Show HN: LLMRouter – Stop using GPT-4/o1 for everything (16 routing strategies)

4 hours ago (github.com)

OP here. I'm a CS PhD student at UIUC working on User Modeling and Applied ML.

We built LLMRouter because we noticed a gap in the current LLM stack: everyone knows we shouldn't route every query to GPT-4/o1 (it's slow and expensive), but building a reliable router that handles context, reasoning, and user history is surprisingly hard.

Most existing solutions are either simple regex/keyword matching or closed-source APIs. We wanted to build a standard, open-source library that unifies the SOTA.

What LLMRouter actually does: It provides a unified interface to 16+ routing strategies, ranging from lightweight ML to heavy reasoning agents:

Single-Round: Classification-based (KNN, SVM, BERT) and Embedding-based methods.

Multi-Round & Agentic: Routers that "think" before assigning models (CoT reasoning) or break down tasks step-by-step.

Personalized Routing: This is a key focus of our research. The router learns from user interaction history to fit individual preferences (e.g., some users prefer concise answers from faster models, others need detailed reasoning).

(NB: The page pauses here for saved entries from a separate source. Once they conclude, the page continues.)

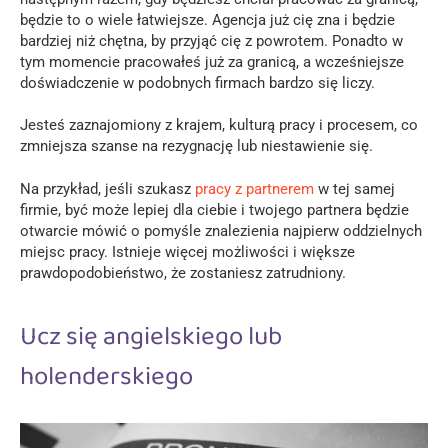
będzie to o wiele łatwiejsze. Agencja już cię zna i będzie
bardziej niż chętna, by przyjąć cię z powrotem. Ponadto w
tym momencie pracowałeś już za granicą, a wcześniejsze
doświadczenie w podobnych firmach bardzo się liczy.
Jesteś zaznajomiony z krajem, kulturą pracy i procesem, co
zmniejsza szanse na rezygnację lub niestawienie się.
Na przykład, jeśli szukasz
pracy z partnerem
w tej samej
firmie, być może lepiej dla ciebie i twojego partnera będzie
otwarcie mówić o pomyśle znalezienia najpierw oddzielnych
miejsc pracy. Istnieje więcej możliwości i większe
prawdopodobieństwo, że zostaniesz zatrudniony.
Ucz się angielskiego lub
holenderskiego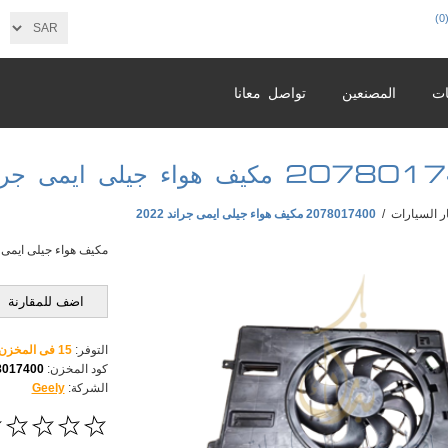
(0
ات
المصنعين
تواصل معانا
كيف هواء جيلى ايمى جراند 2022
ر السيارات
/
2078017400 مكيف هواء جيلى ايمى جراند 2022
مكيف هواء جيلى ايمى جران
اضف للمقارنة
التوفر:
15 فى المخزن
كود المخزن:
8017400
الشركة:
Geely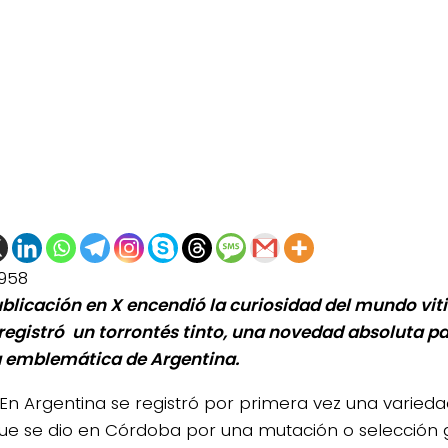
958
blicación en X encendió la curiosidad del mundo vitiv
 registró un torrontés tinto, una novedad absoluta pa
 emblemática de Argentina.
En Argentina se registró por primera vez una varieda
 que se dio en Córdoba por una mutación o selección 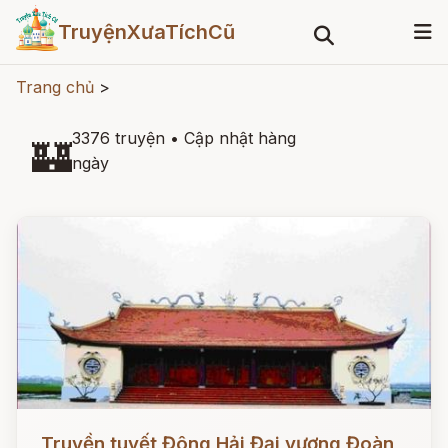
TruyệnXưaTíchCũ
Trang chủ
>
3376 truyện
•
Cập nhật hàng
🏰
ngày
Đọc ngay
Truyền tuyết Đông Hải Đại vương Đoàn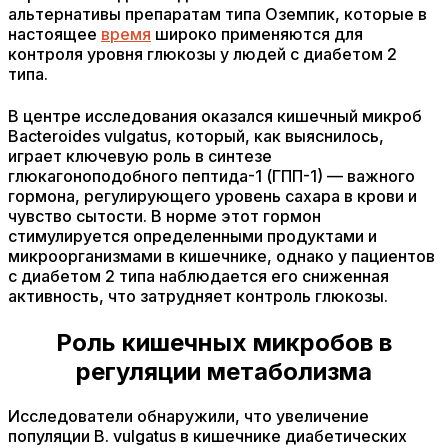
альтернативы препаратам типа Оземпик, которые в
настоящее
время
широко применяются для
контроля уровня глюкозы у людей с диабетом 2
типа.
В центре исследования оказался кишечный микроб
Bacteroides vulgatus, который, как выяснилось,
играет ключевую роль в синтезе
глюкагоноподобного пептида-1 (ГПП-1) — важного
гормона, регулирующего уровень сахара в крови и
чувство сытости. В норме этот гормон
стимулируется определенными продуктами и
микроорганизмами в кишечнике, однако у пациентов
с диабетом 2 типа наблюдается его сниженная
активность, что затрудняет контроль глюкозы.
Роль кишечных микробов в
регуляции метаболизма
Исследователи обнаружили, что увеличение
популяции B. vulgatus в кишечнике диабетических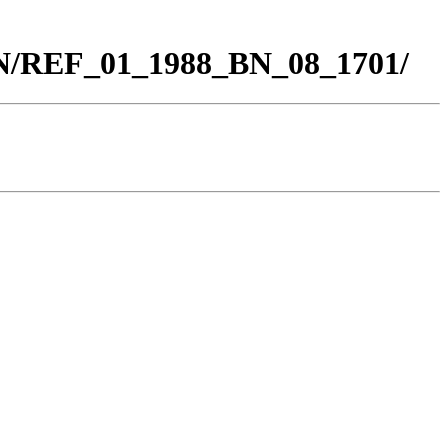
BN/REF_01_1988_BN_08_1701/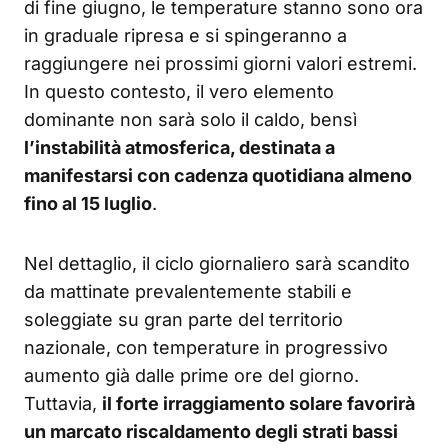
di fine giugno, le temperature stanno sono ora
in graduale ripresa e si spingeranno a
raggiungere nei prossimi giorni valori estremi.
In questo contesto, il vero elemento
dominante non sarà solo il caldo, bensì
l’instabilità atmosferica, destinata a
manifestarsi con cadenza quotidiana almeno
fino al 15 luglio
.
Nel dettaglio, il ciclo giornaliero sarà scandito
da mattinate prevalentemente stabili e
soleggiate su gran parte del territorio
nazionale, con temperature in progressivo
aumento già dalle prime ore del giorno.
Tuttavia,
il forte irraggiamento solare favorirà
un marcato riscaldamento degli strati bassi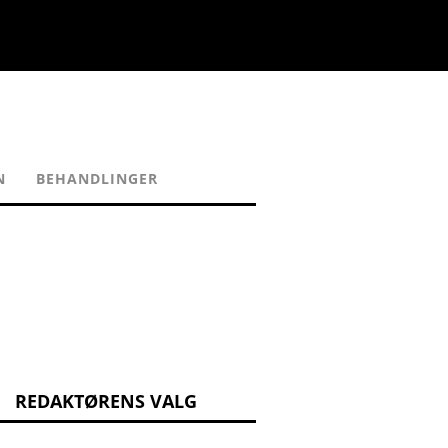
N
BEHANDLINGER
REDAKTØRENS VALG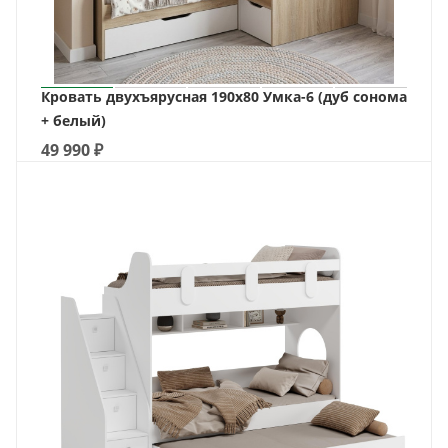
Кровать двухъярусная 190х80 Умка-6 (дуб сонома
+ белый)
49 990
₽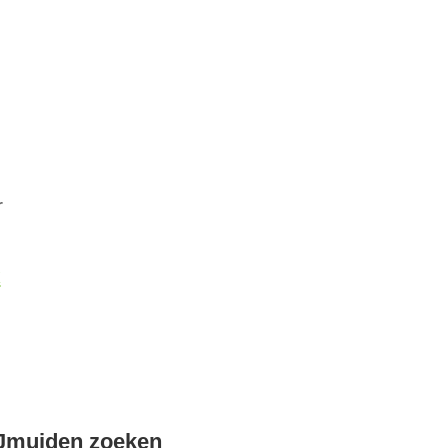
r
k
IJmuiden zoeken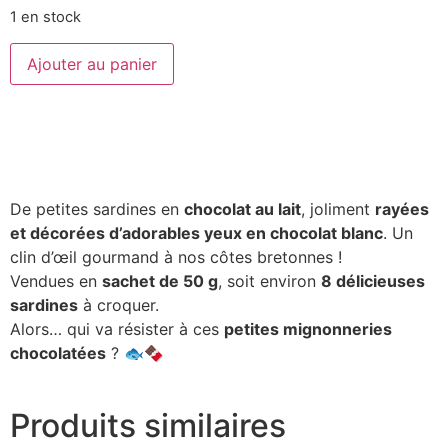
1 en stock
Ajouter au panier
De petites sardines en
chocolat au lait
, joliment
rayées
et décorées d’adorables yeux en chocolat blanc
. Un
clin d’œil gourmand à nos côtes bretonnes !
Vendues en
sachet de 50 g
, soit environ
8 délicieuses
sardines
à croquer.
Alors… qui va résister à ces
petites mignonneries
chocolatées
? 🐟🍫
Produits similaires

The Pipeline: We didn't just ship the model weights. The library includes:

Data Generation: A pipeline to generate synthetic routing data for your specific domain.

Benchmarks: 11 datasets to evaluate router performance.

Deployment: A CLI and Gradio UI to visualize routing decisions in real-time.

In our experiments, we typically see 30–50% cost reduction while maintaining response quality by correctly identifying easy vs. hard queries.

The code is open source (MIT/Apache): https://github.com/ulab-uiuc/LLMRouter

Happy to answer any questions about the implementation details or the specific RL/Ranking algorithms we used!